How a Telco manages their network is a concern for every Firewall
administrator who owns a WAN. The Internet doesn't come into it at this
point. First you've got to satisfy yourself that the Telco can secure
their equipment from prey. In the post that described the technicians
making changes to the Telco network, they did so via modem. Maybe that
Telco is completely secure against access from the Internet, but very
poorly (or so it sounded) secured from hacking via modem. Just because I
can hack in through a modem does not mean I can hack in via the
Internet, as we all know already.
>So, unless you've got some more information, your statement "If field techs
can change switch configs....so can a smart hacker." is in reference to
telephone phreaks, not Internet hackers. This doesn't make that Telco
any more secure overall, but it does reflect on your feelings about the
security of FR, I believe. In addition, you forget that changes had to
be made at two locations for the connections to become active. As in my
case, the Telco could make changes which did nothing on my network until
I enabled them in my routers. So an Internet hacker would not only have
to break into the Telco's network, but mine too, unless they are using
the spoof you mentioned but didn't describe.

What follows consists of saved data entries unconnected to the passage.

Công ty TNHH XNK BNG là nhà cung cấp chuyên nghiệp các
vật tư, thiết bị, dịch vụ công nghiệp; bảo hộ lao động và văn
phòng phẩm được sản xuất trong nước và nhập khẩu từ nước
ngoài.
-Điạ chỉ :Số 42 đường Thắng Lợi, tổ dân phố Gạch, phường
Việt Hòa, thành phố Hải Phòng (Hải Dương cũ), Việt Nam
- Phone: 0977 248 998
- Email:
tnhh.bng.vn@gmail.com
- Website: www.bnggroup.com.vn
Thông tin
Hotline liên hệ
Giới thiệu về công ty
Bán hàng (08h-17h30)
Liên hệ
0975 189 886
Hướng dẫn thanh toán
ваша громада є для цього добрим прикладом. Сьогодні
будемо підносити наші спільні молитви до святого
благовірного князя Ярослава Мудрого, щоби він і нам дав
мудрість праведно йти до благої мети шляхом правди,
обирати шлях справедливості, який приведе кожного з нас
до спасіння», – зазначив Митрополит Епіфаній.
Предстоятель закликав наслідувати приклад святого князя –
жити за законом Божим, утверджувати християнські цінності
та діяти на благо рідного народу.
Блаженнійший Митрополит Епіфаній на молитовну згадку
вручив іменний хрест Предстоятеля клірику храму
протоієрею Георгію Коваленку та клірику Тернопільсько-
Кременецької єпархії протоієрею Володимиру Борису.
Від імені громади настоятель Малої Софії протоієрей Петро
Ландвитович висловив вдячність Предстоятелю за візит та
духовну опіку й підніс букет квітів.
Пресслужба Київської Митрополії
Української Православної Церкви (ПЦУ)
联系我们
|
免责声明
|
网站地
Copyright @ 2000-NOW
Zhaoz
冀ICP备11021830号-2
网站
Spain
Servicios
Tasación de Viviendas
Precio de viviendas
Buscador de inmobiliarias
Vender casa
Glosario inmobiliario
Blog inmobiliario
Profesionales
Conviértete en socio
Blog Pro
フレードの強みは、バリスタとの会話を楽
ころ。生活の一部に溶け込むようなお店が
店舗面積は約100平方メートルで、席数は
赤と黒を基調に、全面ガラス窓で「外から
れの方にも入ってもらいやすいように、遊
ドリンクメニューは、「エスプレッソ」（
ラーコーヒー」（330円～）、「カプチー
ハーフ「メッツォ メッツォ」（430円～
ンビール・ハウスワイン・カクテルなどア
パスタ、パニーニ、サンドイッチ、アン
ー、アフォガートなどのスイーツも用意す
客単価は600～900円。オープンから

A possibly plausible scenario might be something like this;
Hacker breaches Telco's admin network, modifies one of my DLCIs such
that it is now logically connected to one of his physical connections
Hacker modifies his router to become my router that was associated with
the modified DLCI
Hacker is now on my network
...but please, this is making a whole lot of assumptions about what the
Hacker is able to do, and the information that is available to the
Hacker. For example, my Telco could not see anything above the FR level,
so they never saw my IP routing information. How would the Hacker know
what to set up his router as?
Of course, all of this will happen without Telco's alarm systems going
off; a DLCI goes down, then gets modified, then another one goes down,
gets modified, then the first one comes up and then the second one, and
in the process the physical mappings to lines are changed, gee, I think
they'd notice. My Telco used to call me within 10 minutes of an outage,
of course, I knew right away thanks to the wonder of pagers.
Bottom line, if you don't trust FR then you can't trust leased lines
either. A Firewall at each end of every WAN connection. Certainly would
be industrial strength, but wouldn't it be easier to just set each site
up with its own Internet connection and use VPN between the sites across
the Internet? I think this is how we are going, but its not necessarily
because I don't trust FR or leased lines.